Task brief: Pictures should not appear in the copy; the records themselves must be written out exactly.

(Record extracts begins)

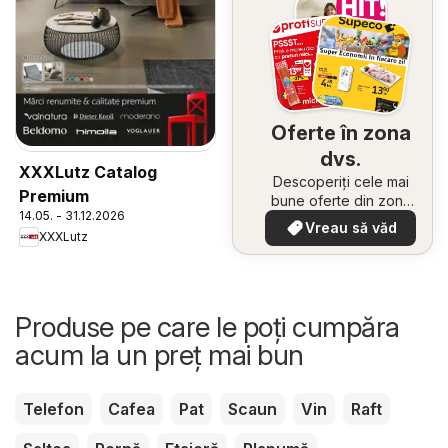
Oferte în zona
dvs.
XXXLutz Catalog
Descoperiți cele mai
Premium
bune oferte din zona
14.05. - 31.12.2026
dumneavoastră
Vreau să văd
XXXLutz
Produse pe care le poți cumpăra
acum la un preț mai bun
Telefon
Cafea
Pat
Scaun
Vin
Raft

(Record extracts ends)

Response:
Oferte în zona
dvs.
XXXLutz Catalog
Descoperiți cele mai
Premium
bune oferte din zona
14.05. - 31.12.2026
dumneavoastră
Vreau să văd
XXXLutz
Produse pe care le poți cumpăra
acum la un preț mai bun
Telefon
Cafea
Pat
Scaun
Vin
Raft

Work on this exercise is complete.